**Goal of the exercise**
At the line that contains "Image resolution: width=205, height=2576.", begin setting down every line word for word, and stop after the last line of the listing.

=== Material to process ===

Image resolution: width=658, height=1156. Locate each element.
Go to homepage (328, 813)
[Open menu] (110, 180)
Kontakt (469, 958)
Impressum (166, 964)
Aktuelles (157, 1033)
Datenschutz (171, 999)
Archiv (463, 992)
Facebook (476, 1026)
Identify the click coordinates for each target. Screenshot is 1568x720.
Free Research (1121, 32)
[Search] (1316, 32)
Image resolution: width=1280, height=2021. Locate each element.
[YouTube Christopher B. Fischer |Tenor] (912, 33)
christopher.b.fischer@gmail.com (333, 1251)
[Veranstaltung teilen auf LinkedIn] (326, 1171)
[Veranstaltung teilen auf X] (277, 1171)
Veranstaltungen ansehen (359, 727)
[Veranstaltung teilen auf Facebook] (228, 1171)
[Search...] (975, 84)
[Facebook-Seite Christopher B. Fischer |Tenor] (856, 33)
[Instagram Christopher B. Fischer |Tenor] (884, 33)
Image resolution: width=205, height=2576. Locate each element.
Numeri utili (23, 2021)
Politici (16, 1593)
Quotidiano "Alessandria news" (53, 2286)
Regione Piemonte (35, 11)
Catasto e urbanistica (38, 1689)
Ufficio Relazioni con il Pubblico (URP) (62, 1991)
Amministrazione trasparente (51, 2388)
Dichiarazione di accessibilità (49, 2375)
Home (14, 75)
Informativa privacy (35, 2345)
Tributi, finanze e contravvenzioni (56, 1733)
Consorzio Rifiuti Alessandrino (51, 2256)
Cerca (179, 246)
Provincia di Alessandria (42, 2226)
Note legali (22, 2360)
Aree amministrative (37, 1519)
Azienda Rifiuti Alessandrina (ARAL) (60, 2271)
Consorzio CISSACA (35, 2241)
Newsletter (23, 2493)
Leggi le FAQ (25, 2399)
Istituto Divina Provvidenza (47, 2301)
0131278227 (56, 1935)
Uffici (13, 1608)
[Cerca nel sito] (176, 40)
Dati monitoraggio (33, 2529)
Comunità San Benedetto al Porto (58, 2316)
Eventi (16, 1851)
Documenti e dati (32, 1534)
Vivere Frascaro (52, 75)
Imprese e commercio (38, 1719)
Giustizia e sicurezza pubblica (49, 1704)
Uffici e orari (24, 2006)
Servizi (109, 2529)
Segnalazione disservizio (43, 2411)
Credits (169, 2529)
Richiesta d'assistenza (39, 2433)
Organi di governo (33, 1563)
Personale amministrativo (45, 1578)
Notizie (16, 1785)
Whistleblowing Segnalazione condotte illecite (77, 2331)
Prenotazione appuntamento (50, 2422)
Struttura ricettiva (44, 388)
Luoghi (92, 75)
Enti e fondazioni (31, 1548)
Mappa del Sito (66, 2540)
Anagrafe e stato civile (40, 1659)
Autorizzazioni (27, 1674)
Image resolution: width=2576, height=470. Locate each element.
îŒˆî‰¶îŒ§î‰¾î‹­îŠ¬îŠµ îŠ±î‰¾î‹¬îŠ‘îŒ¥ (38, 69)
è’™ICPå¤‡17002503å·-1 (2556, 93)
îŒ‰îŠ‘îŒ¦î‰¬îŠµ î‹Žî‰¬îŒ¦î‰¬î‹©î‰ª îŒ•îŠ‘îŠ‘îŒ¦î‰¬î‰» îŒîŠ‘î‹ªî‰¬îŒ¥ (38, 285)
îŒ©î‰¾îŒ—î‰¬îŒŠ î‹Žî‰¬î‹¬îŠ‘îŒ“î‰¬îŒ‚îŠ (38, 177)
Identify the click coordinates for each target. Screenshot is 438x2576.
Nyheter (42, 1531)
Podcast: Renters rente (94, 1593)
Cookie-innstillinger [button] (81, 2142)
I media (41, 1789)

===

**Expected answer**
Image resolution: width=205, height=2576. Locate each element.
Numeri utili (23, 2021)
Politici (16, 1593)
Quotidiano "Alessandria news" (53, 2286)
Regione Piemonte (35, 11)
Catasto e urbanistica (38, 1689)
Ufficio Relazioni con il Pubblico (URP) (62, 1991)
Amministrazione trasparente (51, 2388)
Dichiarazione di accessibilità (49, 2375)
Home (14, 75)
Informativa privacy (35, 2345)
Tributi, finanze e contravvenzioni (56, 1733)
Consorzio Rifiuti Alessandrino (51, 2256)
Cerca (179, 246)
Provincia di Alessandria (42, 2226)
Note legali (22, 2360)
Aree amministrative (37, 1519)
Azienda Rifiuti Alessandrina (ARAL) (60, 2271)
Consorzio CISSACA (35, 2241)
Newsletter (23, 2493)
Leggi le FAQ (25, 2399)
Istituto Divina Provvidenza (47, 2301)
0131278227 (56, 1935)
Uffici (13, 1608)
[Cerca nel sito] (176, 40)
Dati monitoraggio (33, 2529)
Comunità San Benedetto al Porto (58, 2316)
Eventi (16, 1851)
Documenti e dati (32, 1534)
Vivere Frascaro (52, 75)
Imprese e commercio (38, 1719)
Giustizia e sicurezza pubblica (49, 1704)
Uffici e orari (24, 2006)
Servizi (109, 2529)
Segnalazione disservizio (43, 2411)
Credits (169, 2529)
Richiesta d'assistenza (39, 2433)
Organi di governo (33, 1563)
Personale amministrativo (45, 1578)
Notizie (16, 1785)
Whistleblowing Segnalazione condotte illecite (77, 2331)
Prenotazione appuntamento (50, 2422)
Struttura ricettiva (44, 388)
Luoghi (92, 75)
Enti e fondazioni (31, 1548)
Mappa del Sito (66, 2540)
Anagrafe e stato civile (40, 1659)
Autorizzazioni (27, 1674)
Image resolution: width=2576, height=470. Locate each element.
îŒˆî‰¶îŒ§î‰¾î‹­îŠ¬îŠµ îŠ±î‰¾î‹¬îŠ‘îŒ¥ (38, 69)
è’™ICPå¤‡17002503å·-1 (2556, 93)
îŒ‰îŠ‘îŒ¦î‰¬îŠµ î‹Žî‰¬îŒ¦î‰¬î‹©î‰ª îŒ•îŠ‘îŠ‘îŒ¦î‰¬î‰» îŒîŠ‘î‹ªî‰¬îŒ¥ (38, 285)
îŒ©î‰¾îŒ—î‰¬îŒŠ î‹Žî‰¬î‹¬îŠ‘îŒ“î‰¬îŒ‚îŠ (38, 177)
Identify the click coordinates for each target. Screenshot is 438x2576.
Nyheter (42, 1531)
Podcast: Renters rente (94, 1593)
Cookie-innstillinger [button] (81, 2142)
I media (41, 1789)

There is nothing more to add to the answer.